I agree that this case should be affirmed, but I write separately because I disagree with how the majority disposes of the evidentiary issue regarding the exclusion of Special Agent Hydron’s testimony. In my view, the argument that Clark makes on appeal is simply not preserved.
The trial court’s ruling in limine precluded Hydron from testifying about his conclusion that, after investigating the incident in question, Officer Clark did not commit a criminal offense. Clark called Hydron in his case in chief. He elicited testimony from Hydron that Hydron was a defensive-tactics expert who instructed police officers in “pressure point control tactics” and “violent encounter resolution skills.” Hydron testified that he [ ^learned these skills at an instructor’s course, where he earned a certification. He also testified that he had previously testified in court as an expert witness in three cases. Clark, however, did not ask the trial court to recognize Hydron as an expert.
When Hydron was asked about Clark’s hand position on the booking photo of the alleged victim, the State objected. The following exchange took place:
MR. Crumpton (for the defense): Is it your understanding that the hand in the picture, whose hand is that?

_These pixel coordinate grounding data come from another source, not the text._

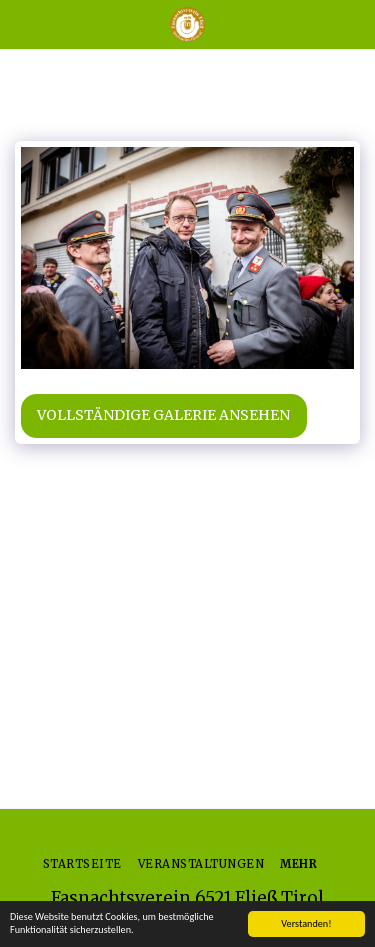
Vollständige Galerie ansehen (163, 415)
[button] (22, 23)
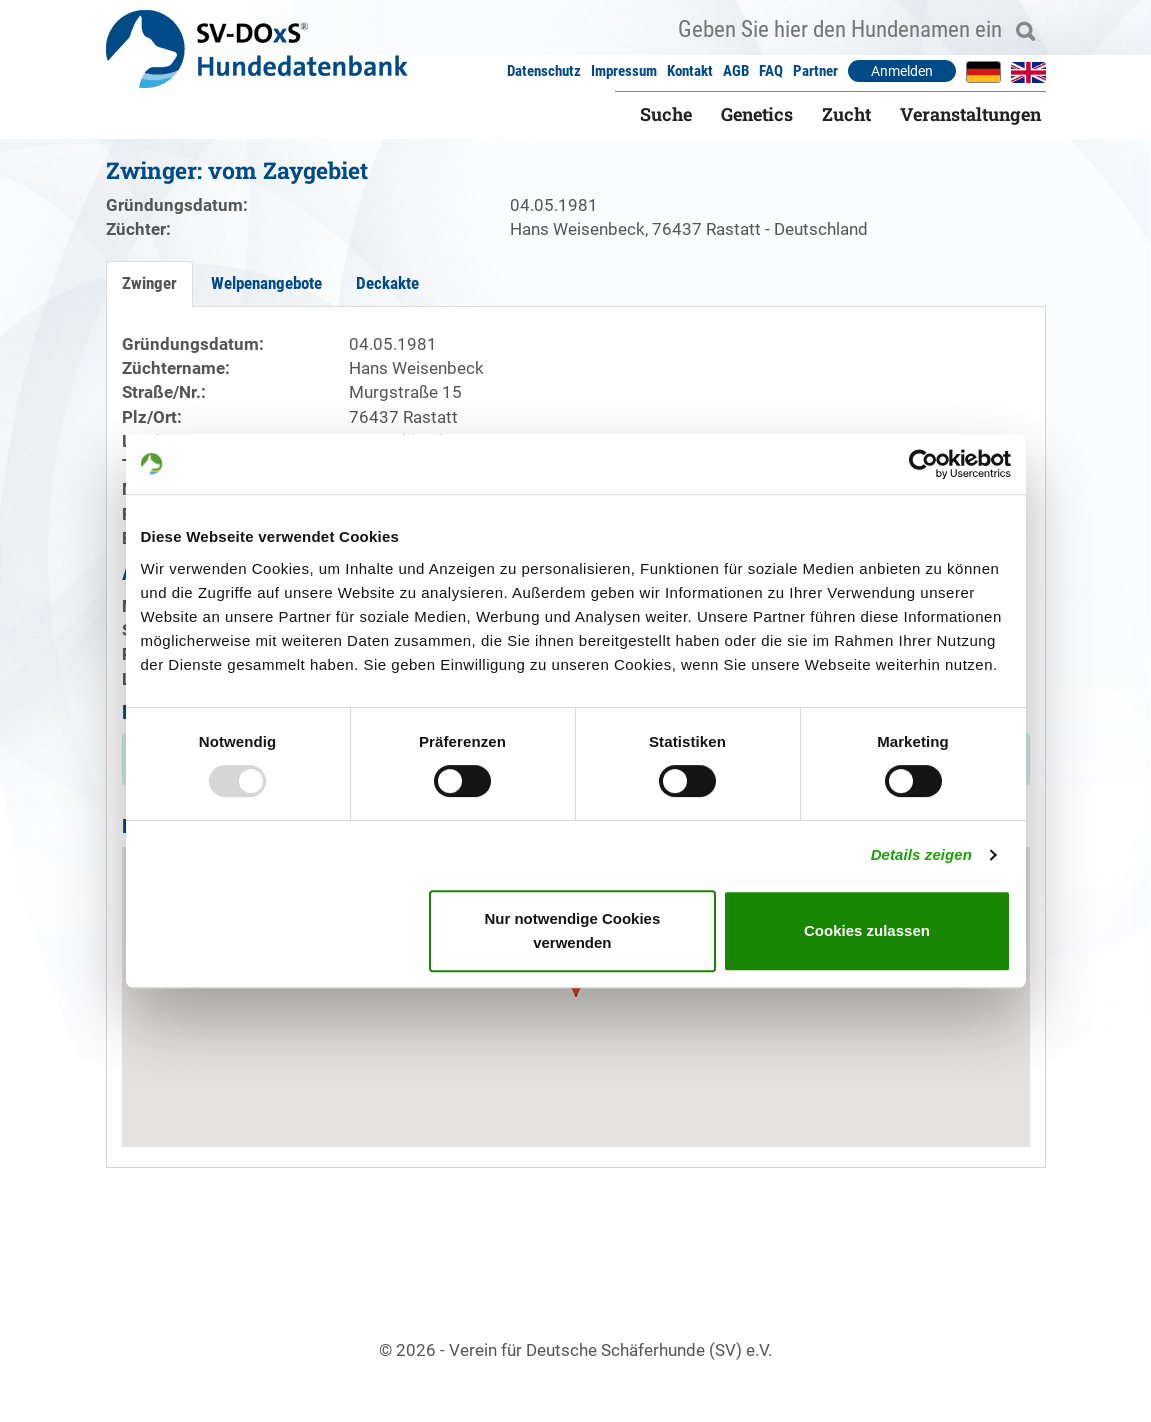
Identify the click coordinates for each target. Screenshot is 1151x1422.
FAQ (771, 71)
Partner (815, 71)
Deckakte (387, 283)
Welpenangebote (266, 283)
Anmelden (902, 71)
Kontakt (690, 71)
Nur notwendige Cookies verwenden (572, 930)
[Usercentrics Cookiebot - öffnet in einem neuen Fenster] (923, 464)
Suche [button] (666, 114)
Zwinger (149, 283)
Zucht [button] (846, 114)
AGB (736, 71)
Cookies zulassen (867, 930)
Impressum (624, 71)
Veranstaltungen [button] (970, 114)
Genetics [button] (757, 114)
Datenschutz (544, 71)
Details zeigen (921, 854)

Mr. Long (for the State): Judge, the pictures speak for themselves. We all agree whose hand it is, who it’s a picture of. Beyond that, they speak for themselves, and based on the Court’s previously [sic] rulings, I object to this line of examination. In other words, tell the jury what they see. They can look at it.

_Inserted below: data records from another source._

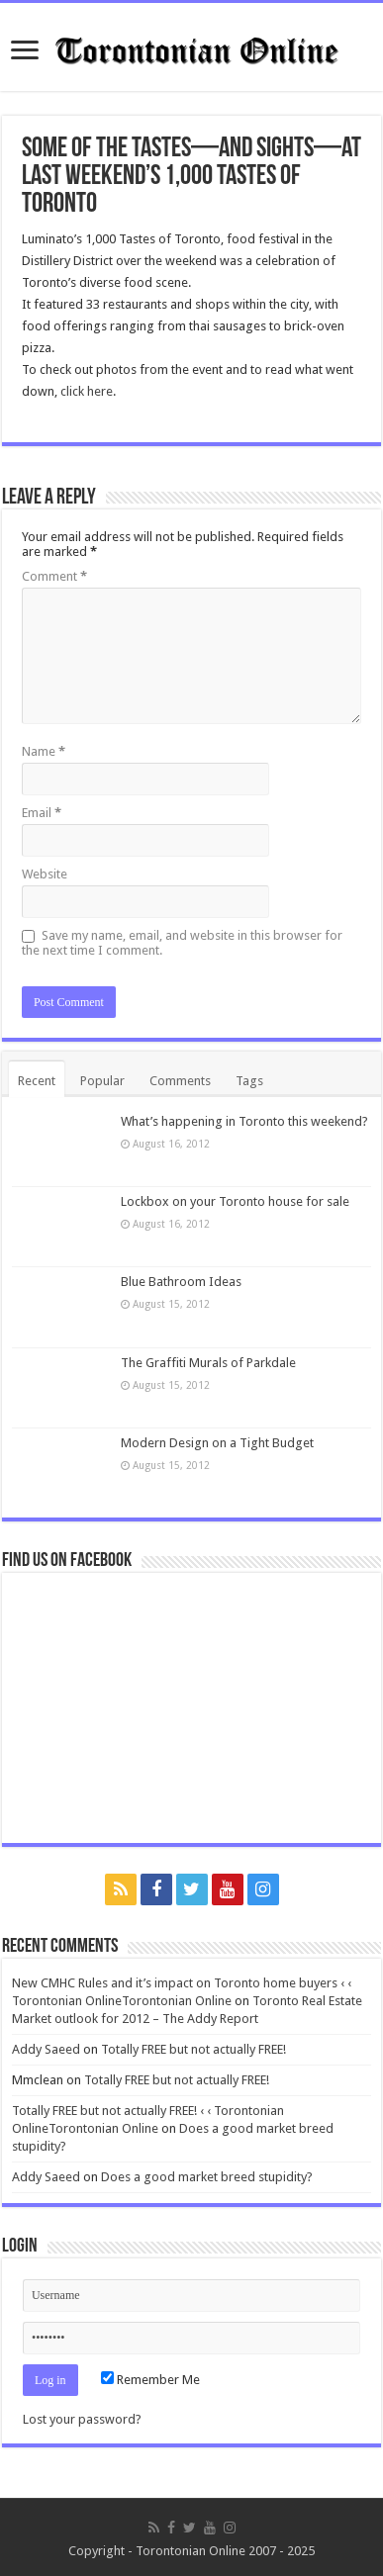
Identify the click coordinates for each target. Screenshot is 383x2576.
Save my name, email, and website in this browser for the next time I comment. (182, 943)
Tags (249, 1080)
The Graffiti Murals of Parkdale (208, 1362)
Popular (102, 1080)
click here (86, 391)
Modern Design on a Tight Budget (217, 1442)
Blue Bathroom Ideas (181, 1281)
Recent (36, 1080)
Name (43, 751)
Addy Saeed (46, 2049)
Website (44, 874)
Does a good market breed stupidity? (207, 2176)
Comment (54, 576)
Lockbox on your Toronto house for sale (235, 1201)
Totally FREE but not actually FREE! (193, 2049)
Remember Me (150, 2379)
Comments (180, 1080)
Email (41, 812)
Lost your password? (82, 2419)
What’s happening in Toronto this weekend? (244, 1121)
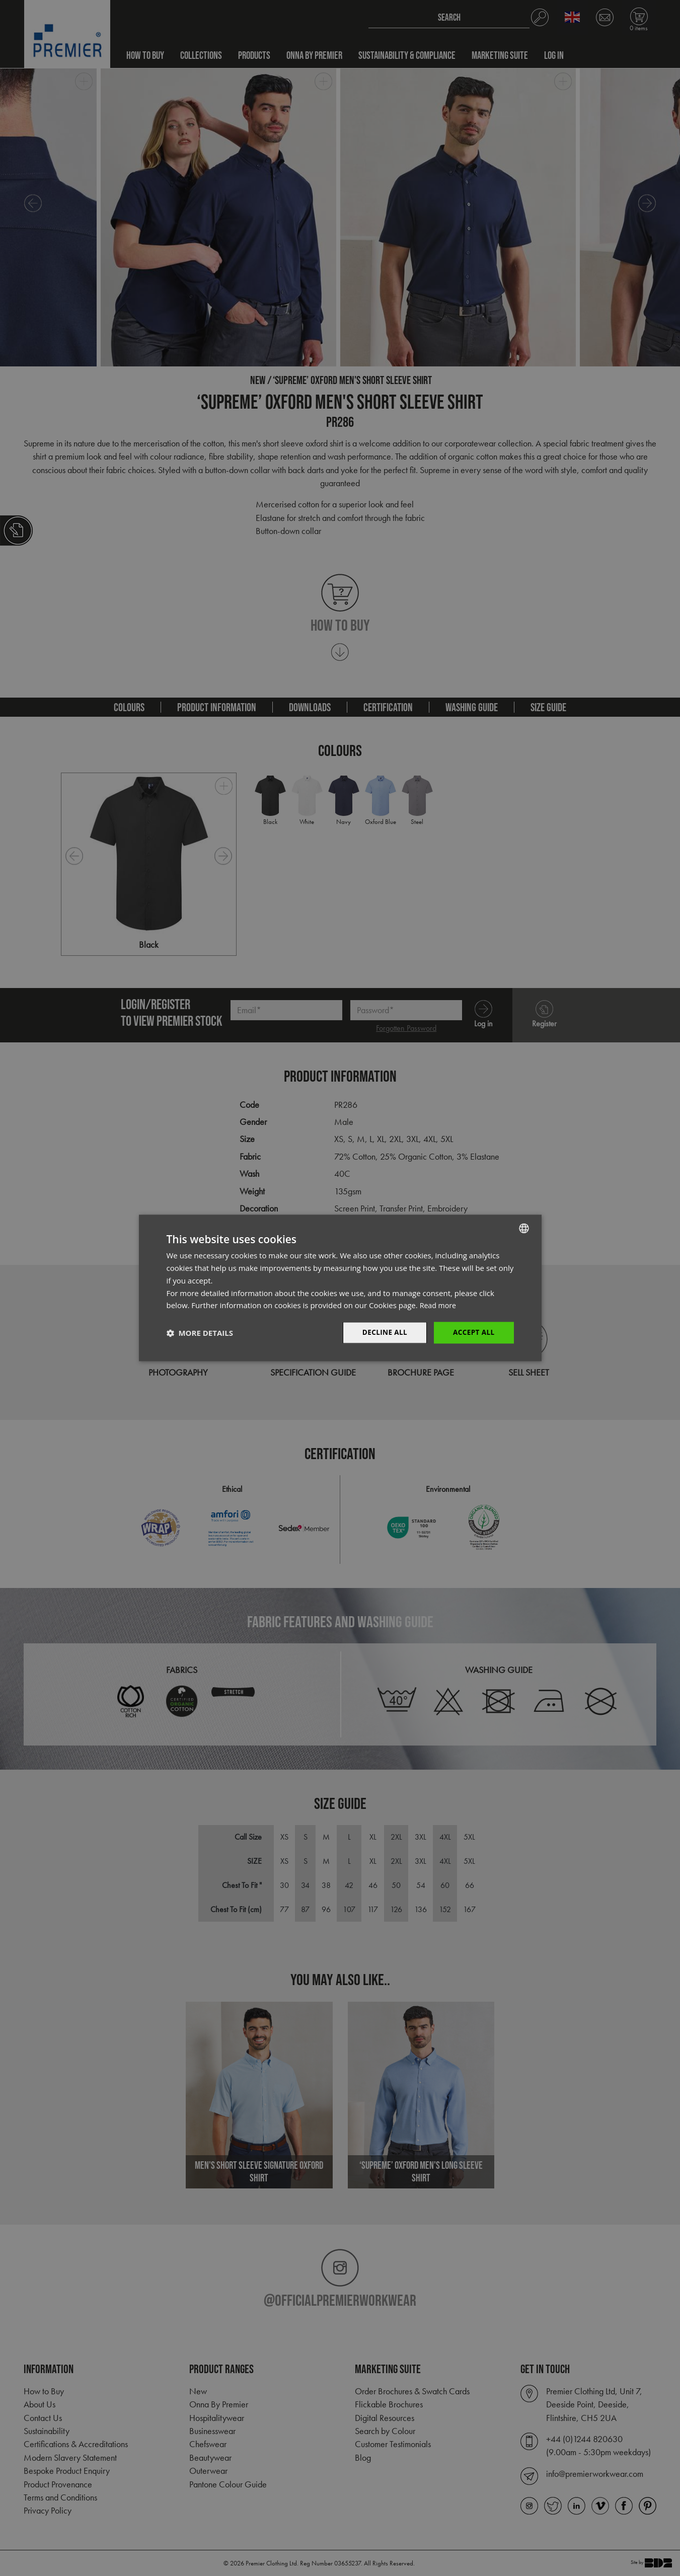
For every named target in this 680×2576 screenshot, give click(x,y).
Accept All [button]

Mr. Crumpton: Your honor, he’s just testified he’s an expert in that field. He can, may we approach, your honor?
The Court: You may.
Mr. Long: I don’t care if he’s a thermal [sic] nuclear physicist. He’s here to give fact testimony. He—
Mr. Crumpton: I mean — (inaudible).
Mr. Long: May I be allowed to continue with my objection, your honor?
The Court: Yes, sir.
Mr. Long: I don’t care if he’s a thermal [sic] nuclear physicist. He’s here to testify as a fact witness. He is not qualified to give testimony on whether something is or is not a battery or assault in the first degree or assault in the second degree or assault in the third degree because those are mixed questions of law and fact, which this jury will decide after it has heard the facts and been properly instructed on the law by this jury [sic]. This is an attempt by defense counsel to invade the providence [sic] of the jury, and I object to it.
Mr. Crumpton.- Can I? We have a picture the State has introduced.
| 1bThe Court: Objection is sustained.
Mr. Crumpton: Mr. Hydron, I’m going to go ahead and—
The Court: Lawyers, we’re taking a recess. (Whereupon the following was had in chambers.)
The Court: There is a major trial over there in Monroe County. It is serious. It is aggravated robbery or something like that. We’re not going to finish with Hydron today. I’m going to let him go. I’m not going to conclude this case today. I see now it ain’t going to happen. We’re going to recess this trial and resume this trial on Monday. But what I’m waiting to address, would you ask Hydron to step in.
When the trial resumed, Clark’s counsel simply passed the witness without any further questions. It is obvious from the foregoing quotation that if it was Clark’s intention to make what I believe is a very sound argument on appeal, it was not made or ruled on at trial. The argument that the trial court did rule on — the objection made by the State — is the argument that the majority has affirmed. The only problem is, it is not the argument that Clark makes on appeal.